-------- Recorded information --------
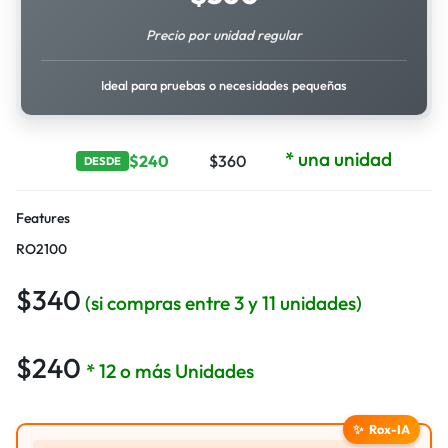
Precio por unidad regular
Ideal para pruebas o necesidades pequeñas
* una unidad
$
240
$
360
DESDE
Features
RO2100
$
340
(si compras entre 3 y 11 unidades)
$
240
* 12 o más Unidades
✨
Rox-IA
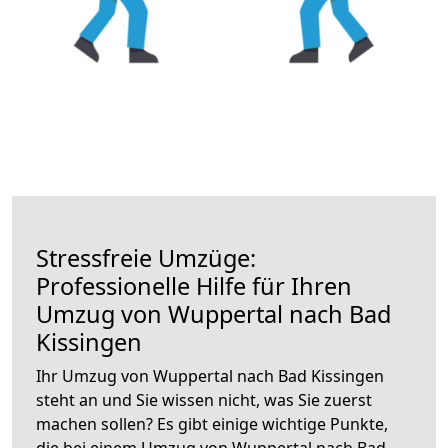
Stressfreie Umzüge:
Professionelle Hilfe für Ihren
Umzug von Wuppertal nach Bad
Kissingen
Ihr Umzug von Wuppertal nach Bad Kissingen
steht an und Sie wissen nicht, was Sie zuerst
machen sollen? Es gibt einige wichtige Punkte,
die bei einem Umzug von Wuppertal nach Bad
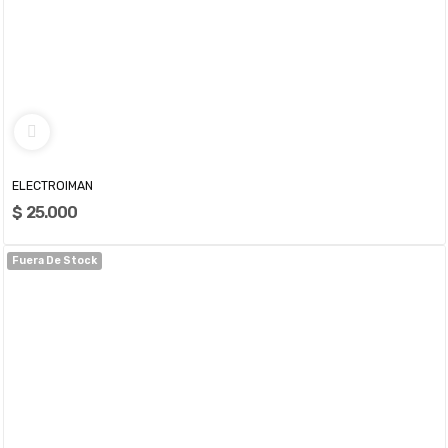
ELECTROIMAN
$ 25.000
Fuera De Stock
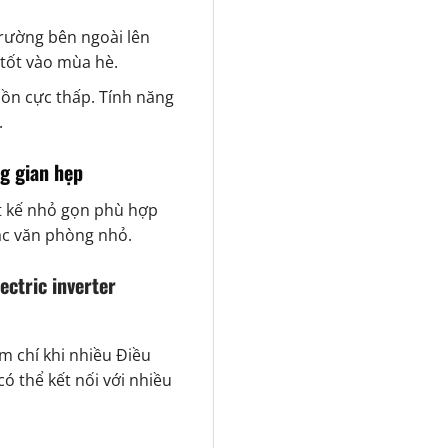
trường bên ngoài lên
 tốt vào mùa hè.
 ồn cực thấp. Tính năng
.
g gian hẹp
t kế nhỏ gọn phù hợp
ặc văn phòng nhỏ.
ectric inverter
m chí khi nhiều Điều
ó thể kết nối với nhiều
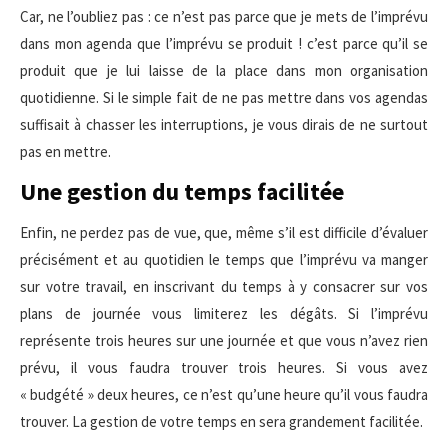
Car, ne l’oubliez pas : ce n’est pas parce que je mets de l’imprévu
dans mon agenda que l’imprévu se produit ! c’est parce qu’il se
produit que je lui laisse de la place dans mon organisation
quotidienne. Si le simple fait de ne pas mettre dans vos agendas
suffisait à chasser les interruptions, je vous dirais de ne surtout
pas en mettre.
Une gestion du temps facilitée
Enfin, ne perdez pas de vue, que, même s’il est difficile d’évaluer
précisément et au quotidien le temps que l’imprévu va manger
sur votre travail, en inscrivant du temps à y consacrer sur vos
plans de journée vous limiterez les dégâts. Si l’imprévu
représente trois heures sur une journée et que vous n’avez rien
prévu, il vous faudra trouver trois heures. Si vous avez
« budgété » deux heures, ce n’est qu’une heure qu’il vous faudra
trouver. La gestion de votre temps en sera grandement facilitée.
--------
The task → Lines above that include the string "parce" need to be copied.

Task answer →
Car, ne l’oubliez pas : ce n’est pas parce que je mets de l’imprévu
dans mon agenda que l’imprévu se produit ! c’est parce qu’il se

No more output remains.